Your assignment: Among the lines of the records below, copy those that hold the word "Hinterreifen".
++++ Record excerpts ++++
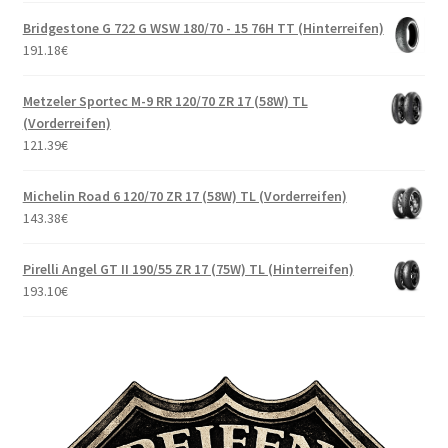
Bridgestone G 722 G WSW 180/70 - 15 76H TT (Hinterreifen)
191.18
€
Metzeler Sportec M-9 RR 120/70 ZR 17 (58W) TL
(Vorderreifen)
121.39
€
Michelin Road 6 120/70 ZR 17 (58W) TL (Vorderreifen)
143.38
€
Pirelli Angel GT II 190/55 ZR 17 (75W) TL (Hinterreifen)
193.10
€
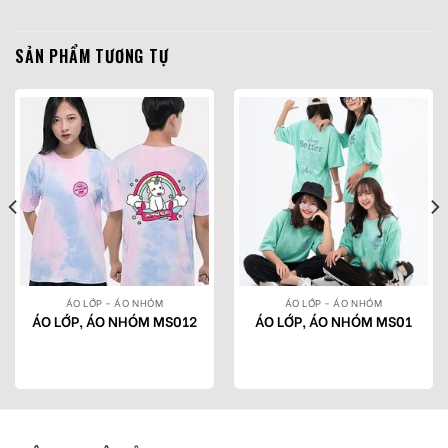
SẢN PHẨM TƯƠNG TỰ
ÁO LỚP - ÁO NHÓM
ÁO LỚP - ÁO NHÓM
ÁO LỚP, ÁO NHÓM MS012
ÁO LỚP, ÁO NHÓM MS01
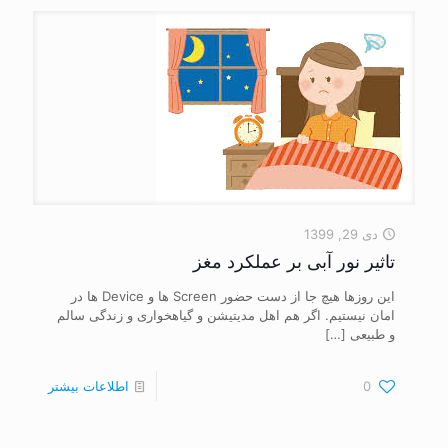
دی 29, 1399
تاثیر نور آبی بر عملکرد مغز
این روزها هیچ جا از دست حضور Screen ‌ها و Device ‌ها در
امان نیستیم. اگر هم اهل مدیتیشن و گیاهخواری و زندگی سالم
و طبیعی
[…]
0
اطلاعات بیشتر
++++
Response to this exercise:
Bridgestone G 722 G WSW 180/70 - 15 76H TT (Hinterreifen)
Pirelli Angel GT II 190/55 ZR 17 (75W) TL (Hinterreifen)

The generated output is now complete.